Man being the object of art, it is from the working of the various faculties of the human organism that Delsarte deduces the task of the artist; as from the knowledge of the essential modalities of the ego, he deduces his law of general æsthetics.
Delsarte teaches, therefore, that man is a triplicity of persons; that is, he contains in his indestructible unity, three principles or aspects, which he calls life, soul and mind; in other words, physical, moraland intellectual persons.
In this statement this master agrees with the philosophers who give a triplicity of essential principles as the base of ontology. Pierre Leroux names them as follows: sensation, sentiment, consciousness.
That which is personal to Delsarte is the derivation of the law of æsthetics from this conception of being.

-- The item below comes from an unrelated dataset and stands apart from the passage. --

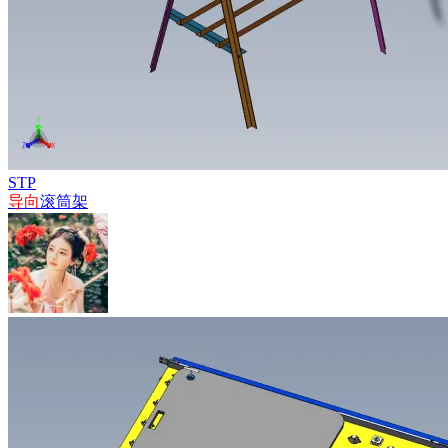
STP
导向
滚筒架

The primal faculties once ascertained, he devotes himself to an analysis of the organism; he describes the harmony of each of these faculties with the apparatus which serves it as agent for manifesting itself, and demonstrates the fitness of each organ for the task assigned it. The master establishes that the inflections of the voice betray more especially the sensitive nature; that gesture is the interpreter of emotion; that articulation--a special element of speech--is in the direct service of intelligence and thought. He gave the name of vocal to the active apparatus of sensation; dynamic to that of sentiment; buccal to that of articulation.
From the union of the faculties and their agents arise three modes of expression: the language of affection, the language of ellipsis (or gesture) and the language of philosophy. They respond to the three states which Delsarte recognizes in man, and which the artist is to translate: the sensitive state, corresponding to the life; the moral state, to the soul; the intellectual state, to the mind.
But this division into three modalities or into three states is far from giving the number of the manifestations of being. Nature is not reduced to this indigence. From the fusion of these three states, in varying and incessant combination, and from the predominance of one of the primitive modalities, whether accidental or permanent, countless individualities are formed, each with its personal constitution, its shades of difference of education, habits, age, character, etc.
It seems at the first glance as if the mind must be confused by these varieties, whose possible number fades into infinity; but the teacher does not open this labyrinth to his disciples without providing them with a clue.
Independently of these modalities, of these states, which form the basis of the system, Delsarte traces triune subdivisions, which serve as a point of convergence; thus the intermediary rays of the compass or mariner's card are multiplied, and receive special names, without ceasing to belong to one of the four cardinal points.
Whatever, for instance, may be the tendency of the individual whom we desire to portray, or to represent by any art whatsoever, we can think of him in his normal state, as well as in a concentric or eccentric state: this is a first distinction.